Computational issues in chemo-dynamical modelling of the formation and evolution of galaxies

TL;DR

This paper investigates the challenges of accurately simulating chemical evolution in galaxy formation, highlighting resolution limits, stochastic supernova effects, and the importance of metal mixing schemes.

Contribution

It demonstrates the resolution threshold affecting scatter in simulations and proposes metal mixing schemes to improve accuracy in chemo-dynamical models.

Findings

Resolution below 10^3 M_sun increases scatter due to stochastic supernovae.

Metal mixing schemes reduce scatter to observed levels.

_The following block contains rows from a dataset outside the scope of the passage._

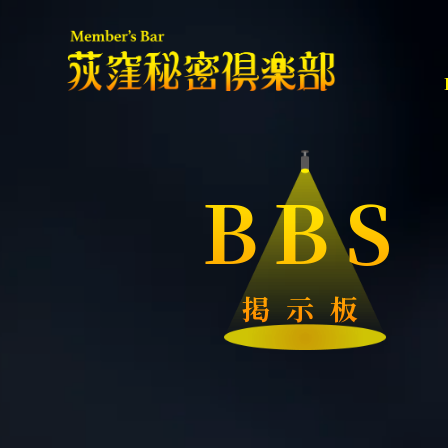
BBS
掲示板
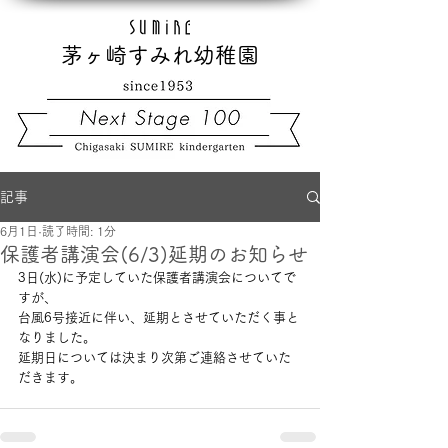
茅ヶ崎すみれ幼稚園
記事
6月1日
読了時間: 1分
保護者講演会(6/3)延期のお知らせ
3日(水)に予定していた保護者講演会についてで
すが、
台風6号接近に伴い、延期とさせていただく事と
なりました。
延期日については決まり次第ご連絡させていた
だきます。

Best practices for simulating dwarf galaxies and the Milky Way are summarized.

Abstract

Chemo-dynamical N-body simulations are an essential tool for understanding the formation and evolution of galaxies. As the number of observationally determined stellar abundances continues to climb, these simulations are able to provide new constraints on the early star formaton history and chemical evolution inside both the Milky Way and Local Group dwarf galaxies. Here, we aim to reproduce the low $\alpha$-element scatter observed in metal-poor stars. We first demonstrate that as stellar particles inside simulations drop below a mass threshold, increases in the resolution produce an unacceptably large scatter as one particle is no longer a good approximation of an entire stellar population. This threshold occurs at around $10^3\,\rm{M_\odot}$, a mass limit easily reached in current (and future) simulations. By simulating the Sextans and Fornax dwarf spheroidal galaxies we show that this increase in scatter at high resolutions arises from stochastic supernovae explosions. In order to reduce this scatter down to the observed value, we show the necessity of introducing a metal mixing scheme into particle-based simulations. The impact of the method used to inject the metals into the surrounding gas is also discussed. We finally summarise the best approach for accurately reproducing the scatter in simulations of both Local Group dwarf galaxies and in the Milky Way.